The following information was sent to me October 23, 1998, by
Department of Geography
University of Winnipeg
Winnipeg, Manitoba, Canada, R3B
I thought you might be interested in some additional info about the song K-K-K-Katy, undoubtedly the most famous stuttering song.
The Katie in the song was my grandmother, Katherine Gertrude Craig of Kingston, Ontario (whose married name was Katherine Richardson by the time the song was written); she was known as Kate. It was composed spontaneously at a party at Kate Richardson's house in Kingston in 1917. "Katie" was the best friend of Geoffrey O'Hara's sister, Kathleen, who married Katie's brother (thus making her Geoffrey O'Hara's sister's sister-in-law).
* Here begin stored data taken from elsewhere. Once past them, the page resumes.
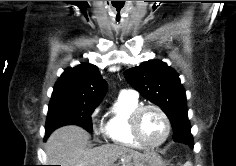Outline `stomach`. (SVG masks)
<instances>
[{"mask_svg":"<svg viewBox=\"0 0 236 166\" xmlns=\"http://www.w3.org/2000/svg\"><path fill=\"white\" fill-rule=\"evenodd\" d=\"M123 166H165L162 158L155 152L146 153L139 165L123 163Z\"/></svg>","mask_w":236,"mask_h":166,"instance_id":"1","label":"stomach"}]
</instances>
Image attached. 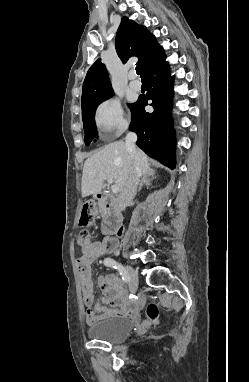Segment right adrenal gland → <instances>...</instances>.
<instances>
[{"label": "right adrenal gland", "instance_id": "obj_1", "mask_svg": "<svg viewBox=\"0 0 249 382\" xmlns=\"http://www.w3.org/2000/svg\"><path fill=\"white\" fill-rule=\"evenodd\" d=\"M155 178H156V176H155V172H154V170H151L149 173L144 174V175L142 176V178H141L140 183H139L138 192L141 190V188H142V186H143L144 183L147 184V185H150V184H151L150 182H151L153 179H155Z\"/></svg>", "mask_w": 249, "mask_h": 382}]
</instances>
The finished version of the song was first played at a garden party fund-raiser for the Red Cross at a cottage in Collins Bay on Lake Ontario just west of Kingston. I have a 1918 edition of the sheet music on which is printed above the title "Lovingly dedicated to K-K-K-Katy Richardson who inspired this song.". There is no recollection in the family as to how the stuttering motif came to be- certainly Katie Richardson didn't stutter but perhaps someone known to the group around the piano did, or more likely it was simply a device to make the words scan to the music.
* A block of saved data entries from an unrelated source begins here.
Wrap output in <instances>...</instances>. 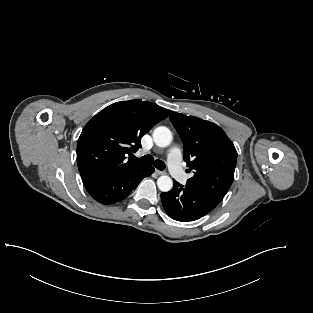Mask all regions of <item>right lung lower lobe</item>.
Wrapping results in <instances>:
<instances>
[{"instance_id": "1", "label": "right lung lower lobe", "mask_w": 313, "mask_h": 313, "mask_svg": "<svg viewBox=\"0 0 313 313\" xmlns=\"http://www.w3.org/2000/svg\"><path fill=\"white\" fill-rule=\"evenodd\" d=\"M153 172L152 166L144 165L118 175L83 181V184L96 201L102 204H113L125 199L143 178Z\"/></svg>"}]
</instances>
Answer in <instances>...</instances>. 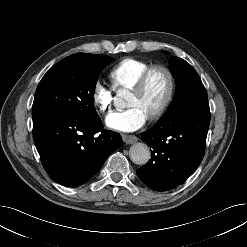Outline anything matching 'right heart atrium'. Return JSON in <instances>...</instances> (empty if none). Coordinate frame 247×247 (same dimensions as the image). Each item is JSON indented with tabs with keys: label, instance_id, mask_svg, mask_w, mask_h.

Katie Craig-Richardson died in 1922, leaving two very young daughters- Kathleen E. Rannie (my mother named after O'Hara's sister and living in Beamsville, Ontario) and Katharine Jean Richardson (my aunt still living in Kingston). Geoffrey O'Hara was originally from Chatham, Ontario, taught music at Columbia University and the University of South Dakota, and died in Florida on January 31, 1967, at age 84. During his career, he composed a great many songs, mostly hymns and other sacred music, but none so far as I know have lasted like K-K-K-Katy.